====== Materials provided ======

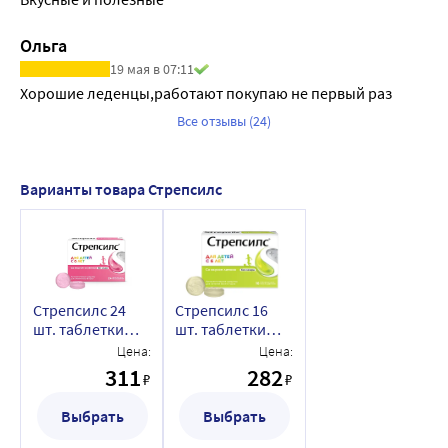
Ольга
19 мая в 07:11
Хорошие леденцы,работают покупаю не первый раз
Все отзывы (24)
Варианты товара Стрепсилс
Стрепсилс 24
Стрепсилс 16
шт. таблетки
шт. таблетки
для
для
Цена:
Цена:
рассасывания
рассасывания
311
282
₽
₽
вкус клубника
вкус лимон
для детей
Выбрать
Выбрать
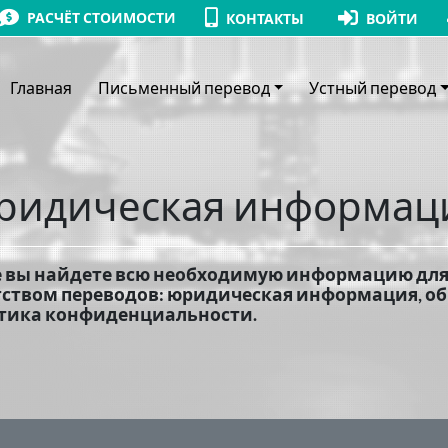
РАСЧЁТ СТОИМОСТИ
КОНТАКТЫ
ВОЙТИ
Главная
Письменный перевод
Устный перевод
идическая информац
 вы найдете всю необходимую информацию для
тством переводов: юридическая информация, о
тика конфиденциальности.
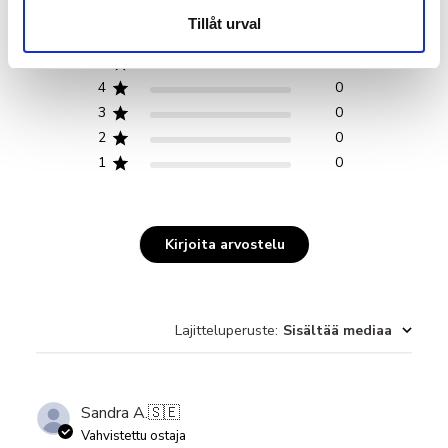
5
Baserat på 1 recensioner
Tillåt urval
5
1
4
0
3
0
2
0
1
0
Kirjoita arvostelu
Lajitteluperuste
:
Sisältää mediaa
Sandra A.
🇸🇪
Vahvistettu ostaja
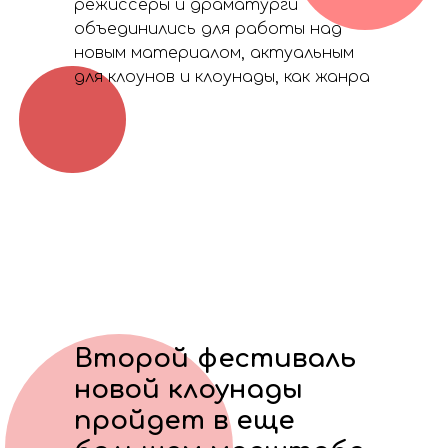
режиссёры и драматурги
объединились для работы над
новым материалом, актуальным
для клоунов и клоунады, как жанра
Второй фестиваль
новой клоунады
пройдет в еще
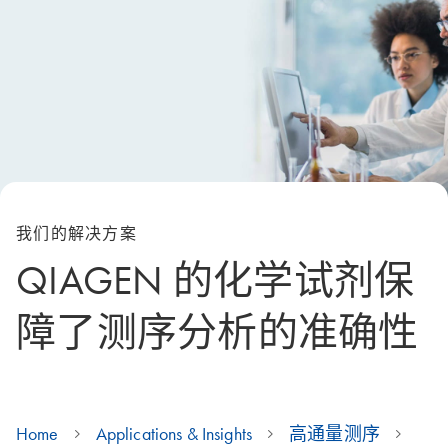
我们的解决方案
QIAGEN 的化学试剂保
障了测序分析的准确性
Home
Applications & Insights
高通量测序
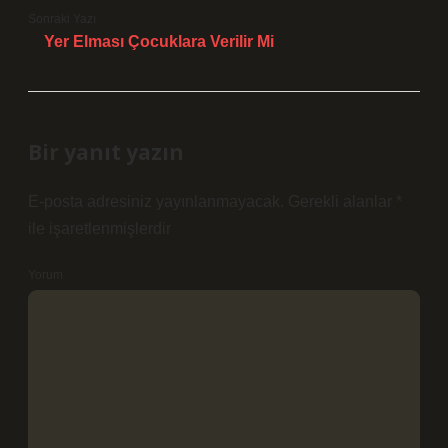
Sonraki Yazı
Yer Elması Çocuklara Verilir Mi
Bir yanıt yazın
E-posta adresiniz yayınlanmayacak.
Gerekli alanlar
*
ile işaretlenmişlerdir
Yorum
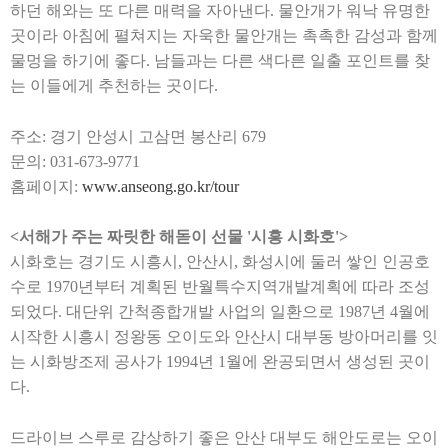
하던 해와는 또 다른 매력을 자아낸다
.
물안개가 워낙 유명한
곳이라 아침에 펼쳐지는 자욱한 물안개는 촉촉한 감성과 함께
물멍을 하기에 좋다
.
남들과는 다른 색다른 일출 포인트를 찾
는 이들에게 추천하는 곳이다
.
주소
:
경기 안성시 고삼면 봉산리
679
문의
: 031-673-9771
홈페이지
:
www.anseong.go.kr/tour
<
서해가 주는 짜릿한 해돋이 선물
'
시흥 시화호
'>
시화호는 경기도 시흥시
,
안산시
,
화성시에 둘러 쌓인 인공호
수로
1970
년부터 계획된 반월특수지역개발계획에 따라 조성
되었다
.
대단위 간척종합개발 사업의 일환으로
1987
년
4
월에
시작한 시흥시 정왕동 오이도와 안산시 대부동 방아머리를 잇
는 시화방조제 공사가
1994
년
1
월에 완공되면서 생성된 곳이
다
.
드라이브 스루로 감상하기 좋은 안산 대부도 해안도로는 오이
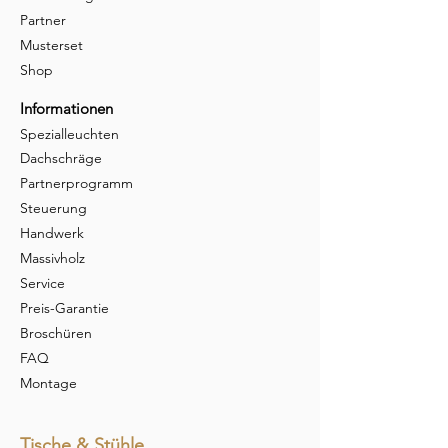
Partner
Musterset
Shop
Informationen
Spezialleuchten
Dachschräge
Partnerprogramm
Steuerung
Handwerk
Massivholz
Service
Preis-Garantie
Broschüren
FAQ
Montage
Tische & Stühle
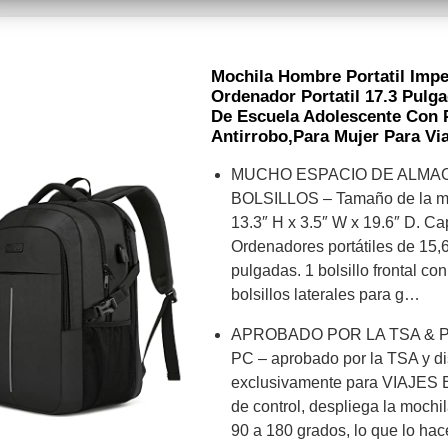
Mochila Hombre Portatil Imp
Ordenador Portatil 17.3 Pulg
De Escuela Adolescente Con
Antirrobo,para Mujer Para Via
MUCHO ESPACIO DE ALMA
BOLSILLOS – Tamaño de la mo
13.3″ H x 3.5″ W x 19.6″ D. Ca
Ordenadores portátiles de 15,6
pulgadas. 1 bolsillo frontal c
bolsillos laterales para g…
APROBADO POR LA TSA & 
PC – aprobado por la TSA y d
exclusivamente para VIAJES 
de control, despliega la mochi
90 a 180 grados, lo que lo ha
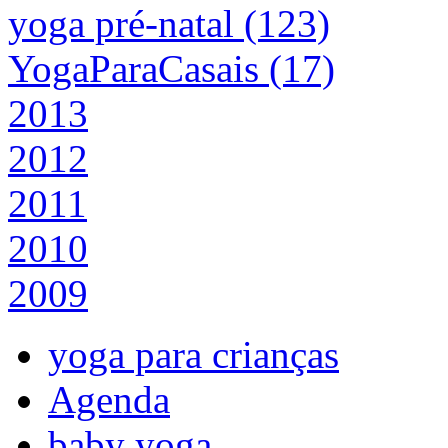
yoga pré-natal (123)
YogaParaCasais (17)
2013
2012
2011
2010
2009
yoga para crianças
Agenda
baby yoga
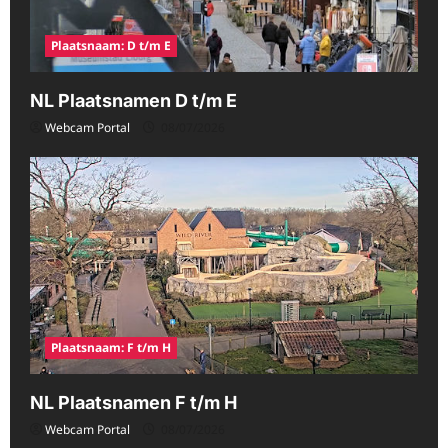
Plaatsnaam: D t/m E
NL Plaatsnamen D t/m E
Webcam Portal
08/07/2026
Plaatsnaam: F t/m H
NL Plaatsnamen F t/m H
Webcam Portal
08/07/2026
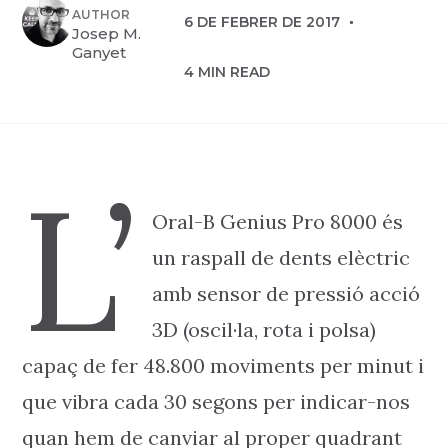
AUTHOR
6 DE FEBRER DE 2017
Josep M.
Ganyet
4 MIN READ
L’
Oral-B Genius Pro 8000 és
un raspall de dents elèctric
amb sensor de pressió acció
3D (oscil·la, rota i polsa)
capaç de fer 48.800 moviments per minut i
que vibra cada 30 segons per indicar-nos
quan hem de canviar al proper quadrant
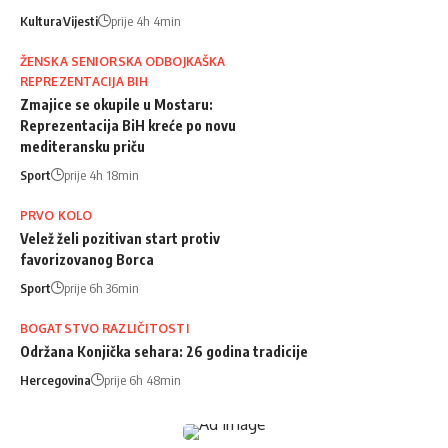
Kultura
Vijesti
prije 4h 4min
ŽENSKA SENIORSKA ODBOJKAŠKA
REPREZENTACIJA BIH
Zmajice se okupile u Mostaru:
Reprezentacija BiH kreće po novu
mediteransku priču
Sport
prije 4h 18min
PRVO KOLO
Velež želi pozitivan start protiv
favorizovanog Borca
Sport
prije 6h 36min
BOGATSTVO RAZLIČITOSTI
Održana Konjička sehara: 26 godina tradicije
Hercegovina
prije 6h 48min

======

**The problem**
Search the lines above for the string "prije" and copy each line that has it.

**Reply to the exercise**
prije 4h 4min
prije 4h 18min
prije 6h 36min
prije 6h 48min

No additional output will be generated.